Вошла мать с чайником. Наш медный чайник, на ручке которого высечена звезда.
— Что же ты деньги-то разложил?. - спросила мать, поставив чайник на печку.
— Это тебе, мам. Это моя первая зарплата.
— Себе часть оставь. Может, что купить надо.
— А я на всем готовом, мам. Кормят и одевают.
— Чего на обед дают? — спросил Генка.
— Щи.
— С мясом?
— Ага!
— Целую тарелку? — спросил Генка и проглотил слюну.
«Какой же я дурак, что не принес еды», — опять подумал я.
— А еще чего дают? — не отставал Генка.
— Кашу с маслом.
Генка покачал головой и глубоко вздохнул.
— Знаешь что, — сказал я. — Завтра рано утром ты возьмешь бидон и поедешь со мной в Лефортово, в казармы.

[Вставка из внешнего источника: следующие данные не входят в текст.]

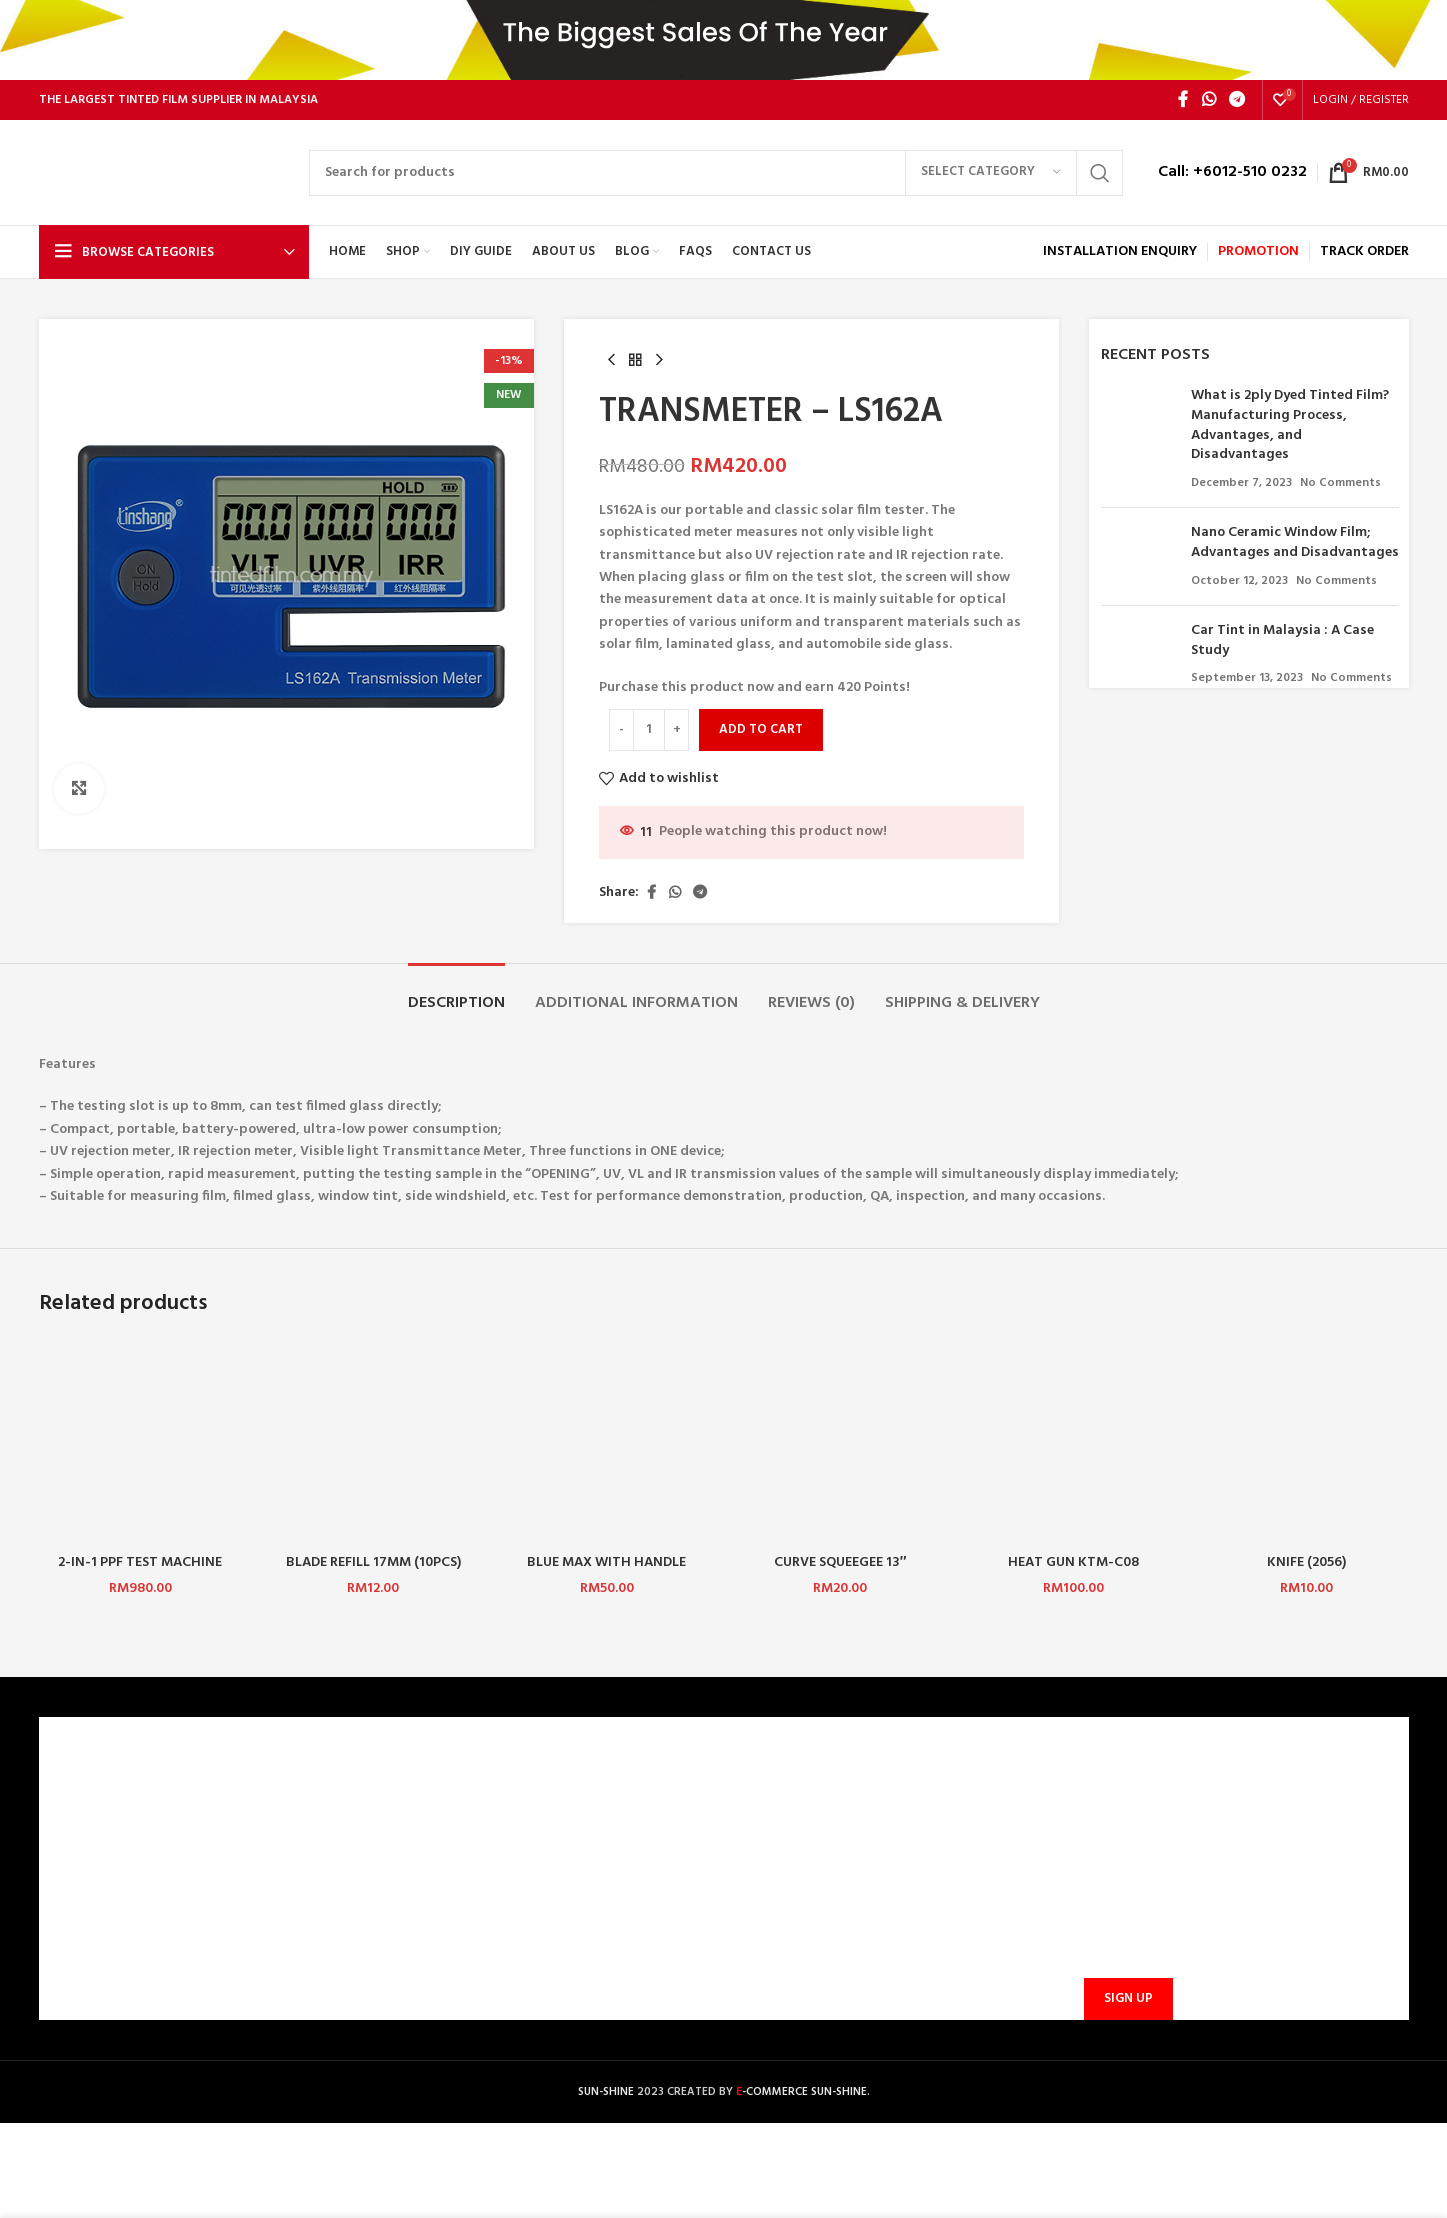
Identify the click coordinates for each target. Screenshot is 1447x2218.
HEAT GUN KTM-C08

Я у повара попрошу каши гречневой с маслом.
— Врешь!
— Правда!
— Если бы целый бидон каши достать, — мечтательно произнес Генка, — мы бы с мамой неделю были сыты.
Мать собрала деньги, положила на видное место на буфете и придавила их белым слоником, у которого я когда-то отбил хобот.
Потом она поставила на стол три чашки. Тонкими кусочками порезала пайку хлеба и на блюдечке посредине стола положила бумажку с сахарином.
Надвигался вечер. Может, он еще и не надвигался. Но в нашей комнате всегда рано темнело: напротив нашего дома шагах в пятидесяти стояло такое же пятиэтажное здание.
Мать задернула поплотнее шторы и зажгла свет. В комнате стало уютно, как прежде, до войны.
— Отец у нас рядовой, а ты лейтенант, — сказал Генка. — Если он тебе на улице попадется, должен тебе честь отдать?
— По уставу должен.
— Ну, если не отдаст, то что?
— Ничего. Он же отец.
— А по уставу?
— Я его остановлю и прикажу еще раз пройти мимо меня и отдать честь.
— Вот это да! — воскликнул Генка. — А я думал сначала, что это ты так, для форсу разоделся, как наш Хрюня.
Мать сидела за столом и, подперев голову руками, смотрела на меня. На лице ее была улыбка, почти незаметная: чуть улыбались глаза — вернее, морщинки у глаз — и губы. Мать смотрела и как будто открывала меня заново.